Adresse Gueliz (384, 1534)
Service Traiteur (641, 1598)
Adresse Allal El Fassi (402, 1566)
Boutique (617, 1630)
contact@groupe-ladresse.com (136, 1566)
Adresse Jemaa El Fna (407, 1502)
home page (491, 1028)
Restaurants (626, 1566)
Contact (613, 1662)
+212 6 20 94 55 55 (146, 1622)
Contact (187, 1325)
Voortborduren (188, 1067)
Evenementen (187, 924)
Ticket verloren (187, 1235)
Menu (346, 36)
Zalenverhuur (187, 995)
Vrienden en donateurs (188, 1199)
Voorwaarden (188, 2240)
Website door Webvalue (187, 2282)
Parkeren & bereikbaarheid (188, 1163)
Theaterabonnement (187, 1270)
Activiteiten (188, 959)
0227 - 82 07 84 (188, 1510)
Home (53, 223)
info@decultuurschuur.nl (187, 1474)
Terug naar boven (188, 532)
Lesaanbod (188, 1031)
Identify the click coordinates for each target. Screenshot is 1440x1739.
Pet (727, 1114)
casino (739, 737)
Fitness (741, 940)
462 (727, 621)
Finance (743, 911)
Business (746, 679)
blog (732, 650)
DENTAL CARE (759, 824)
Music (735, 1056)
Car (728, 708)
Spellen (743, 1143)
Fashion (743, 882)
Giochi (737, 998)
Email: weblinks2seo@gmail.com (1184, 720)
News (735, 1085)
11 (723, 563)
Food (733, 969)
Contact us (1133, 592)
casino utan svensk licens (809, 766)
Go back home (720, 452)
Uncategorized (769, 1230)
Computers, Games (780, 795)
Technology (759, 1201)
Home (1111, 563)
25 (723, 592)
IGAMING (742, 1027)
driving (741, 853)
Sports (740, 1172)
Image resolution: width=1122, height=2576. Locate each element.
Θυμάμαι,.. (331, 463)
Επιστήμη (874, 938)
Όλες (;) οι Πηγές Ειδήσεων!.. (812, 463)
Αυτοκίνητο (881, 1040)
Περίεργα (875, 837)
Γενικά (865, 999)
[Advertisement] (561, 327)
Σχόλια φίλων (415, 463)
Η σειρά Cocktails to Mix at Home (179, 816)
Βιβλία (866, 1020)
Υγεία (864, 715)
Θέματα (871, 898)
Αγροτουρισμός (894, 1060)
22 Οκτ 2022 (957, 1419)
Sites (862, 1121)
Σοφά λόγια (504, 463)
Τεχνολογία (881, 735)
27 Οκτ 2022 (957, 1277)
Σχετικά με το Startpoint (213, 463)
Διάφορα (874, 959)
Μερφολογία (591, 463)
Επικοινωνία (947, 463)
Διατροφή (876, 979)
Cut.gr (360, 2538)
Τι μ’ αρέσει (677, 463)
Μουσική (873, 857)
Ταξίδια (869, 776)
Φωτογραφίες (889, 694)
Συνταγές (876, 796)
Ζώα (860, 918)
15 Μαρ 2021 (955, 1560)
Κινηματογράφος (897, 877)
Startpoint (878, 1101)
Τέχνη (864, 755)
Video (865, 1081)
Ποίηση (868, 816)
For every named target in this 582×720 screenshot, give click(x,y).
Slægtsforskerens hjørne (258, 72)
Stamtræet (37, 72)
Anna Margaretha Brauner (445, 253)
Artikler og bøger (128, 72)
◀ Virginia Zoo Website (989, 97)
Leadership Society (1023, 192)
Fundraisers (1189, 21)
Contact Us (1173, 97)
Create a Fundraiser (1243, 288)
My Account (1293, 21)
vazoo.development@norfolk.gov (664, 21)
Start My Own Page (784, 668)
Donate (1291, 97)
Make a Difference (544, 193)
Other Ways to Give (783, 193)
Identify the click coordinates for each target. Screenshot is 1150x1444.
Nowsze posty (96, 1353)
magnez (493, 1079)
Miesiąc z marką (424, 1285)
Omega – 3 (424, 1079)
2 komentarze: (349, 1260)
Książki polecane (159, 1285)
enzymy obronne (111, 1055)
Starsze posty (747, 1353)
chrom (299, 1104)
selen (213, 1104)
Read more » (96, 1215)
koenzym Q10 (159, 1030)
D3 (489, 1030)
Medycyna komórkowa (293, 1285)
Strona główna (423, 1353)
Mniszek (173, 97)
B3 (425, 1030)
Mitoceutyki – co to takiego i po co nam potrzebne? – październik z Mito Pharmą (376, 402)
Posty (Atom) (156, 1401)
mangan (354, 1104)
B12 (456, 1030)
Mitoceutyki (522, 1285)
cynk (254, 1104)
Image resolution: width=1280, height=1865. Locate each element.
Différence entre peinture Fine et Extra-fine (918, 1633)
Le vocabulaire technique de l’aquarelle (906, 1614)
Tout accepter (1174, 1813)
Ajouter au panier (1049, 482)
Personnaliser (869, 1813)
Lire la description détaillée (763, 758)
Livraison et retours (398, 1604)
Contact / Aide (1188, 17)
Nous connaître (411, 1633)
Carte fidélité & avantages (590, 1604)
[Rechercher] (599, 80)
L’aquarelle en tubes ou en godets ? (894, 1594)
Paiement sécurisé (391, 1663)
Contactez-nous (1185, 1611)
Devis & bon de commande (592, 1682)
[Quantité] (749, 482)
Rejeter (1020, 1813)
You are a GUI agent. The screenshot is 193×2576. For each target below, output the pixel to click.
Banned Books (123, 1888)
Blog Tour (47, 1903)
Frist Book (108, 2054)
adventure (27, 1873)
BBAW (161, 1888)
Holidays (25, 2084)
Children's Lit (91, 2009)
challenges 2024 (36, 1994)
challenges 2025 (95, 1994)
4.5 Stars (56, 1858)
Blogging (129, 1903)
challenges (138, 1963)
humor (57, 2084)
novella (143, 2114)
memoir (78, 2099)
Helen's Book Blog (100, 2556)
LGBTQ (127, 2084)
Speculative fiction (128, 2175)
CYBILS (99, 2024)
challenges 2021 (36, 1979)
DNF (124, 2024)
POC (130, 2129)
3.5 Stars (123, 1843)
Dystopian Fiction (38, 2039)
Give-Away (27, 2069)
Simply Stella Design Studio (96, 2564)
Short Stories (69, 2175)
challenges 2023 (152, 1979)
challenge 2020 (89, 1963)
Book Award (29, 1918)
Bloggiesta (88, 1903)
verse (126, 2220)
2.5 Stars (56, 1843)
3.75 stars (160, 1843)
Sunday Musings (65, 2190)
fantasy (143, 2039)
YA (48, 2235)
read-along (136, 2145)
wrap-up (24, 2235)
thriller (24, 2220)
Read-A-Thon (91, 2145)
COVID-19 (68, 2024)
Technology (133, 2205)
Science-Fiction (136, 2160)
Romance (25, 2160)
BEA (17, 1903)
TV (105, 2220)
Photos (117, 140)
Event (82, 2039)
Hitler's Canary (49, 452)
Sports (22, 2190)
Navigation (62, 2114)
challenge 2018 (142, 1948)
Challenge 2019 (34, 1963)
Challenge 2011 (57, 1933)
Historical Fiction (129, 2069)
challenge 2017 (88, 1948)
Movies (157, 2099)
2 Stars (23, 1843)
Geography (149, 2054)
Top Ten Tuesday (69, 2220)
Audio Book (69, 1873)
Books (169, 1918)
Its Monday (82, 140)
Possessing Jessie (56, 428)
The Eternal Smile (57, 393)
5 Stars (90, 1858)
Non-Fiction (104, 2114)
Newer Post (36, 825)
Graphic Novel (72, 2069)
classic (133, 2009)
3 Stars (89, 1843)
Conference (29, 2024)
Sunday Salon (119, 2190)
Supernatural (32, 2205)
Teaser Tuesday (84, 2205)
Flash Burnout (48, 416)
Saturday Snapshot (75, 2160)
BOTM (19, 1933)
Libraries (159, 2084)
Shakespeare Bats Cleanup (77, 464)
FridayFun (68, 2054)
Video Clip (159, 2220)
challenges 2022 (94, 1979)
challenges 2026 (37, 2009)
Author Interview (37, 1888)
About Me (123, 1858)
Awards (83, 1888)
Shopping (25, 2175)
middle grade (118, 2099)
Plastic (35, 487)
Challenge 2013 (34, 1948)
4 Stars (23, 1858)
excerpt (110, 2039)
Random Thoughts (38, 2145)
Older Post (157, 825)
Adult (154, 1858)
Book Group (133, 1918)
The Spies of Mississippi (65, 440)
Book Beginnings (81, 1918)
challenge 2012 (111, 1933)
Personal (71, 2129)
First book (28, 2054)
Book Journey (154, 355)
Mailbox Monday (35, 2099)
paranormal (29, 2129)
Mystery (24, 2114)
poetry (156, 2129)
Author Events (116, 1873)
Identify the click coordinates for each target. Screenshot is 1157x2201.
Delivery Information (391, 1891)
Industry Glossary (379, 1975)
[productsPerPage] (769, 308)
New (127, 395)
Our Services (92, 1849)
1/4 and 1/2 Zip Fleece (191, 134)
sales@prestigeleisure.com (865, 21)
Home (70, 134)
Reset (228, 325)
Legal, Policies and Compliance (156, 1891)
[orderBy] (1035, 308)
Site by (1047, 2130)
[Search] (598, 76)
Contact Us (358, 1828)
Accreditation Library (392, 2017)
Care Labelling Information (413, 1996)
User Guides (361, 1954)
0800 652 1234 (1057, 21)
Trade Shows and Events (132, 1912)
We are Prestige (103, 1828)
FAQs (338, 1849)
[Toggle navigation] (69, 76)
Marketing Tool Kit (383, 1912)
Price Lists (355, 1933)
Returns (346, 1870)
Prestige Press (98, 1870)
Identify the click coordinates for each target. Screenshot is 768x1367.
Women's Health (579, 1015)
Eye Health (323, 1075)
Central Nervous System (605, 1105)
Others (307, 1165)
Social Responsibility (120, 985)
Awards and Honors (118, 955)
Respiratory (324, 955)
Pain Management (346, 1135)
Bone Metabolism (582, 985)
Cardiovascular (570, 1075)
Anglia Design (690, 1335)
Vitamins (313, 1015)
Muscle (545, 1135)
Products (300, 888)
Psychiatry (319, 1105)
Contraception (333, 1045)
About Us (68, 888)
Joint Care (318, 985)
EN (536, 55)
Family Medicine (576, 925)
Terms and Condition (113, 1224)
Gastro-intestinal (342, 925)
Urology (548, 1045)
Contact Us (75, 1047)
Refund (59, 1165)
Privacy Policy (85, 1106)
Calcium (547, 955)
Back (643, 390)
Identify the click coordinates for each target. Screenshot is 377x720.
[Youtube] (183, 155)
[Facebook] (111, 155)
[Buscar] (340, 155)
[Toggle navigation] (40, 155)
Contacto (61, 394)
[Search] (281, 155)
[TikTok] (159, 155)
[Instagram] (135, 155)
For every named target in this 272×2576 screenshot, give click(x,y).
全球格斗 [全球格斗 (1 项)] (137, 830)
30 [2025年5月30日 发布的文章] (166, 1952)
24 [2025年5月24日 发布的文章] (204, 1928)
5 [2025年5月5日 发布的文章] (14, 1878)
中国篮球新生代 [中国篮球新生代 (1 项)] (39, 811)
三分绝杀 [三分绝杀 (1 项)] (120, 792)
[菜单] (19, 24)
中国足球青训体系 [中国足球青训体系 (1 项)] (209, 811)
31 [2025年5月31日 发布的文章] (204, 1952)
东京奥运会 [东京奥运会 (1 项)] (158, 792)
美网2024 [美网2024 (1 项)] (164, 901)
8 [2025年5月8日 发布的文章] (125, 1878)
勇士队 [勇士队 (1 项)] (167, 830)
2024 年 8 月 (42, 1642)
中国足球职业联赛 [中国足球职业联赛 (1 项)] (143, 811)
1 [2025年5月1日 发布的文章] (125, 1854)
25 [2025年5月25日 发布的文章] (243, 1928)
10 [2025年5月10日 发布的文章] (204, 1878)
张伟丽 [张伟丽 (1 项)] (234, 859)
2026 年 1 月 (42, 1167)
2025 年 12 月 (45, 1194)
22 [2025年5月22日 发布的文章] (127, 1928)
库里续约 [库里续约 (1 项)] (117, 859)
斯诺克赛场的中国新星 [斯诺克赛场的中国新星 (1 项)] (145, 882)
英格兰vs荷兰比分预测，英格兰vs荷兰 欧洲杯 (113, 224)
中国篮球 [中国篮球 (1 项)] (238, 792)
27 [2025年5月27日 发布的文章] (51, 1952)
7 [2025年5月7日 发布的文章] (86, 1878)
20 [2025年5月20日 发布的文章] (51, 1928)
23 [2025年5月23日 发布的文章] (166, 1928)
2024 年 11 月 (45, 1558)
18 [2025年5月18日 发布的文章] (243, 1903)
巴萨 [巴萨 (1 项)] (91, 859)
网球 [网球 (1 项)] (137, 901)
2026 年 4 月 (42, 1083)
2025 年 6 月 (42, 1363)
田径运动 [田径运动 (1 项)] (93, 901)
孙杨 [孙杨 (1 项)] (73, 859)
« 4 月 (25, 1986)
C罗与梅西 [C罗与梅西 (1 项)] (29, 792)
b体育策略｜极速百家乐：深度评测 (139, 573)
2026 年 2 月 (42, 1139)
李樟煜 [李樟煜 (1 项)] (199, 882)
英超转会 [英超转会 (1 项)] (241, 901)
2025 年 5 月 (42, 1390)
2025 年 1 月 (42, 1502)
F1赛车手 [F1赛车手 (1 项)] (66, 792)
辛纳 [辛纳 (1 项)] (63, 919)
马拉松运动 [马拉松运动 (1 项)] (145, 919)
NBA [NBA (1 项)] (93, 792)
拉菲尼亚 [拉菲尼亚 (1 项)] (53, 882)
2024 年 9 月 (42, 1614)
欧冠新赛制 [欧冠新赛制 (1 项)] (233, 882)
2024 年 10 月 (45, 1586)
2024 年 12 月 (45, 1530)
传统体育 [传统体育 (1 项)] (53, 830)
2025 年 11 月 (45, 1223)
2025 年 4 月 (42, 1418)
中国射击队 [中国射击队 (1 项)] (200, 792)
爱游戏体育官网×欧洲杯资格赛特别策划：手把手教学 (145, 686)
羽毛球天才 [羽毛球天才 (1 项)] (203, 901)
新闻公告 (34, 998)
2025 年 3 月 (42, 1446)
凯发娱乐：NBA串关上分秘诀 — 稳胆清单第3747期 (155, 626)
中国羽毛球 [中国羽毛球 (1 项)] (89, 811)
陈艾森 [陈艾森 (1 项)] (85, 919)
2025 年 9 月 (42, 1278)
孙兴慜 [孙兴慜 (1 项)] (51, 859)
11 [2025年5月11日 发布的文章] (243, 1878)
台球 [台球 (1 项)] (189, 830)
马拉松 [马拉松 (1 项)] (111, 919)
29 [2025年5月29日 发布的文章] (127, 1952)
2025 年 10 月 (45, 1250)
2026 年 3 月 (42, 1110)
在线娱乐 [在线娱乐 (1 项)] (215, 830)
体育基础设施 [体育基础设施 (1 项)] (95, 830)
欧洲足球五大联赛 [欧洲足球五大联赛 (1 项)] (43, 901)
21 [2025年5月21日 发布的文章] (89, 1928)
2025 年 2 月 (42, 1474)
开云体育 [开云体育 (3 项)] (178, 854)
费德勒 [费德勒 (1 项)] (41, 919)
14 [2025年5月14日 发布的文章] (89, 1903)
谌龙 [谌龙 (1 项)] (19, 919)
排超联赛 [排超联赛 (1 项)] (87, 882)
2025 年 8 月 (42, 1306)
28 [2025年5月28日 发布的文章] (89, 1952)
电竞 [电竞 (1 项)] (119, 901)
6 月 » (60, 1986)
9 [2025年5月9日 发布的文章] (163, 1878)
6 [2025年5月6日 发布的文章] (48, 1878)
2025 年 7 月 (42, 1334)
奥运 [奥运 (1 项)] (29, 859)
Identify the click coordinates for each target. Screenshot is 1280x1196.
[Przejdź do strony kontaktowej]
::::::::::
* **Task to complete**
Start with the line above that contains "Challenge 2013 (34, 1948)" and end with the line that contains "Author Events (116, 1873)". Write out those lines exactly, and only those.

* **Solution to this task**
Challenge 2013 (34, 1948)
4 Stars (23, 1858)
excerpt (110, 2039)
Random Thoughts (38, 2145)
Older Post (157, 825)
Adult (154, 1858)
Book Group (133, 1918)
The Spies of Mississippi (65, 440)
Book Beginnings (81, 1918)
challenge 2012 (111, 1933)
Personal (71, 2129)
First book (28, 2054)
Book Journey (154, 355)
Mailbox Monday (35, 2099)
paranormal (29, 2129)
Mystery (24, 2114)
poetry (156, 2129)
Author Events (116, 1873)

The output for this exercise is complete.